After a period in beta, Adobe has released a final version of Premiere Pro for Apple Silicon (M1) based Macs as well as a new Speech to text feature. 

Speech to Text supports for 13 languages and you can easily correct or edit the text once it's transcripted. Speech to Text automatically creates captions on the Timeline. Adobe says that Speech to Text once again uses its own Adobe Sensei AI technology. 

Adobe says there's a clear productivity improvement in being able to add text for captions via speech (providing you don't have the captions sent to you from elsewhere).

The latest release follows on from Adobe's teaser last month that Adobe's Creative Cloud apps run up to 80 percent faster on Apple M1 chips vs the equivalent Intel processor (in other words,  not the higher-end Intel chips we've seen inside many pro-level Macs).

The figure for Premiere Pro is 77 percent better, with 50 percent better launch times.

Photoshop, Premiere Rush and Audition are already native for Apple M1, as is Lightroom which has supported M1-based Macs since December. Rival Serif's Affinity apps were updated in November.

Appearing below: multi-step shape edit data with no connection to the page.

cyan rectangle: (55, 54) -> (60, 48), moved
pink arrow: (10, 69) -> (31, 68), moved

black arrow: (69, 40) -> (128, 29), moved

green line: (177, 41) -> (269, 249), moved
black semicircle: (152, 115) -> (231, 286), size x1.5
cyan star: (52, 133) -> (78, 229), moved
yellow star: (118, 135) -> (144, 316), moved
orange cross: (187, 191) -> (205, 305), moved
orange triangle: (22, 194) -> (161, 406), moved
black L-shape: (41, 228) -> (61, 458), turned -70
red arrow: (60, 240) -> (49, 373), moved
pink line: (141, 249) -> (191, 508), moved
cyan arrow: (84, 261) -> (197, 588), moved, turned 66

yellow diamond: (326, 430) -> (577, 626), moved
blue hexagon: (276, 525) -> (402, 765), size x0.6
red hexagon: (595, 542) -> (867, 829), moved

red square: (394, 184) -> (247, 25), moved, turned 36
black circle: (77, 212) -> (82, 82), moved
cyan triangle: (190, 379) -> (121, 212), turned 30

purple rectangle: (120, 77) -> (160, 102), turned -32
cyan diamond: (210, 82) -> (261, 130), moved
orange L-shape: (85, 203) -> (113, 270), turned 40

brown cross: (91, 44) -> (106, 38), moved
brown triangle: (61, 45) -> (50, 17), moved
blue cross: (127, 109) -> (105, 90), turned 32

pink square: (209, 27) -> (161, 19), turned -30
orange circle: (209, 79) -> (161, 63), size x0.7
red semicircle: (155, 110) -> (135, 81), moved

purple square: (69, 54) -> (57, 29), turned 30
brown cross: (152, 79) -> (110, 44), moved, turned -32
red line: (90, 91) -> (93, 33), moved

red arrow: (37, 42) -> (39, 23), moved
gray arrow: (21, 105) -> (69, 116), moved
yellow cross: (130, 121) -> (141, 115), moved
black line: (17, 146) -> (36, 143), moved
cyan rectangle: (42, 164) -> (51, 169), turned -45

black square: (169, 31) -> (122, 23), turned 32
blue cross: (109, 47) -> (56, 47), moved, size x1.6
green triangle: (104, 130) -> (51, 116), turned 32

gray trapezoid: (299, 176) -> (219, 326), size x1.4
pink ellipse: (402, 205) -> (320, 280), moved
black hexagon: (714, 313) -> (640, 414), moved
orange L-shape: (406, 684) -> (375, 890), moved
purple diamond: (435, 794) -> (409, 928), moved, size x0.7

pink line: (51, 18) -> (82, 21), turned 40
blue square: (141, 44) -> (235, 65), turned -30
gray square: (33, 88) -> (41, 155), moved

Adobe After Effects for Apple Silicon will enter public Beta later this year.

The speed tests were undertaken using the 13-inch MacBook Pro, presumably because it's the only Apple model available with both Intel and Apple chips.

Both configurations have 16GB RAM and 2TB SSDs and pitched the Apple M1 versus the 10th generation Intel Core i5. Intel has since released improved 11th generation Core chips for laptops since then.